Tuesday, January 31, 2006

Walking the Line

[Starting Over-part 2]

Looking back I realize that baby probably saved my life. Once I faced the reality of my situation, I knew I had to quit smoking (well the pot anyway) drinking, and the partying. It wasn't easy. But there was a child and I had to do what I had to do.
Being a person with an addictive personalyity I needed a fix. Bad. It was then I discovered the warmth, and comfort of food. Thus began my lifetime love affair. Food and I. Oh what great lovers we were/are. Food is my crutch. There's so much and it's all sooooo good! So many varities, so many tastes. Of all life's drugs it's the most addictive.

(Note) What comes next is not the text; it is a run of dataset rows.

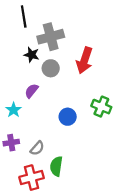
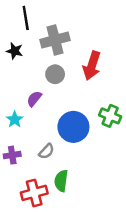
black star: (32, 55) -> (15, 51), moved
blue circle: (68, 117) -> (73, 127), size x1.6
gray semicircle: (37, 148) -> (46, 151), moved

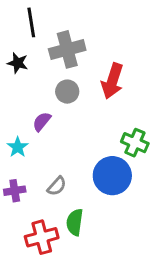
blue circle: (73, 127) -> (112, 176), moved

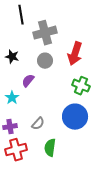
black star: (18, 63) -> (12, 57), moved
green cross: (135, 143) -> (81, 86), moved
red cross: (42, 237) -> (16, 150), moved

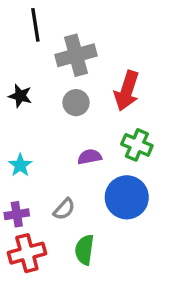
purple semicircle: (28, 81) -> (90, 157), moved, turned 40

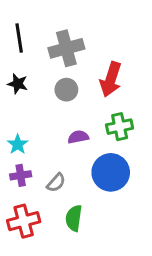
black line: (35, 25) -> (19, 38), moved
green cross: (137, 145) -> (120, 127), turned -35
purple cross: (17, 214) -> (21, 175), moved

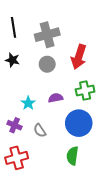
cyan star: (18, 144) -> (28, 103), moved
purple cross: (21, 175) -> (15, 125), turned 32
gray semicircle: (56, 183) -> (40, 130), turned 104
green semicircle: (74, 218) -> (72, 156), moved

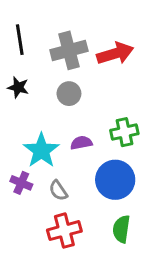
red arrow: (79, 57) -> (115, 54), moved, turned -125
cyan star: (28, 103) -> (41, 151), size x1.6
green semicircle: (72, 156) -> (121, 229), moved
red cross: (17, 158) -> (64, 231), moved

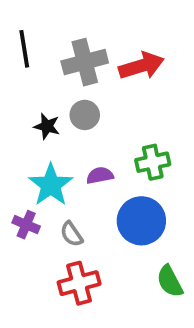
black star: (18, 87) -> (47, 126), moved
green semicircle: (121, 229) -> (170, 281), moved, turned -36

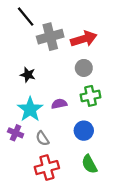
black line: (24, 49) -> (26, 17), moved, turned -30
gray circle: (85, 115) -> (84, 68), moved
blue circle: (141, 221) -> (84, 131), size x0.7
green semicircle: (170, 281) -> (89, 164), moved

And the hardest to fight. You can live without cigarettes. You can live without pot, speed, coke, crack, even meth. You can live without alcohol. You cannot live without food. Everyday you need the very thing your addicted to, just to survive you need food. The line between nourishment and overindulgence is so thin, it's almost invisible. And almost impossible to walk. If I had a dollar for everytime I slipped and fell, I'd be rich. No joke. Rich.
On the positive side, once I achieved 'plump' very few people hated me.
There have been short periods of time in my adult life where I've been, well, attractive. But somehow, I always fell back into the comfot zone. Back to the food-in-mouth disease. My addiction has ruled my life for close to 25 years now. It's cost me more than you can imagine. Every time I'd tried to figth this battle I've lost.
Today, I turned 49. With much introspection, I'm asking myself "how did I get here". I'm too young to look this way. I'm too young to be willing to settle for looking frumpy and middle aged. I'm too young to give up on love and life. I've allowed this addiction and my fear of who I am to sabotage my life far too long. So, once again I'm going to screw up my courage and put my foot on that nearly invisible line. This time, I'm gonna make it. I have to. Anything less is to give up completely. This time next year I am determined to be a different woman. God help me this time I mean to make it. With a little help from my friends and a lot of help from God. It may well be the hardest thing I've ever done, but I can't 'not' try. I can do this, can't I?